(Extracted page text data)
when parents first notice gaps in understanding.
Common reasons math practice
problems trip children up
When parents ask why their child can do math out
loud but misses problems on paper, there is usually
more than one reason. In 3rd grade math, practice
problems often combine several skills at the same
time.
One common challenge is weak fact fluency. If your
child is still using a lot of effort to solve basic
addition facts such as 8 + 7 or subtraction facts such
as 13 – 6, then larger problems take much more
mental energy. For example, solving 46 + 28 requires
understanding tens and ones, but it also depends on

--

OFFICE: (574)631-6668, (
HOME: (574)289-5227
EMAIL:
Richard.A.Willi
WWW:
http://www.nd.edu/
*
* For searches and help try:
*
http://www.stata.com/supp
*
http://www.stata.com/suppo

...

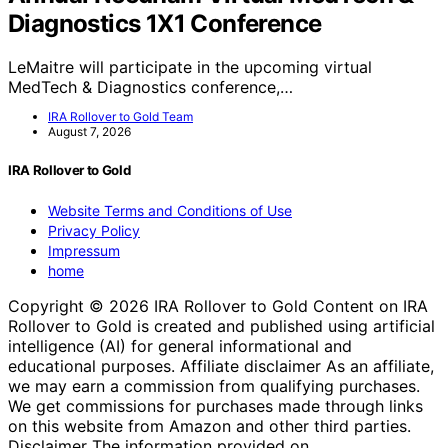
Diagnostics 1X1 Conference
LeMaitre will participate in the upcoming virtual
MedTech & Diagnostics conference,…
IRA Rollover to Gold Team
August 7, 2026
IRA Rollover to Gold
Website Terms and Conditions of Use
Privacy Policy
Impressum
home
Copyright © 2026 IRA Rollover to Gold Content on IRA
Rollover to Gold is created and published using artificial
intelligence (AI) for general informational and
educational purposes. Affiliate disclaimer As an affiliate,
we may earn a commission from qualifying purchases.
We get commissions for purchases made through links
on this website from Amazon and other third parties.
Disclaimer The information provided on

## Work item
From the entries above, give again exactly the lines running from the line with "when parents first" to the line with "One common challenge"; include both of those lines.

## Response to this task
when parents first notice gaps in understanding.
Common reasons math practice
problems trip children up
When parents ask why their child can do math out
loud but misses problems on paper, there is usually
more than one reason. In 3rd grade math, practice
problems often combine several skills at the same
time.
One common challenge is weak fact fluency. If your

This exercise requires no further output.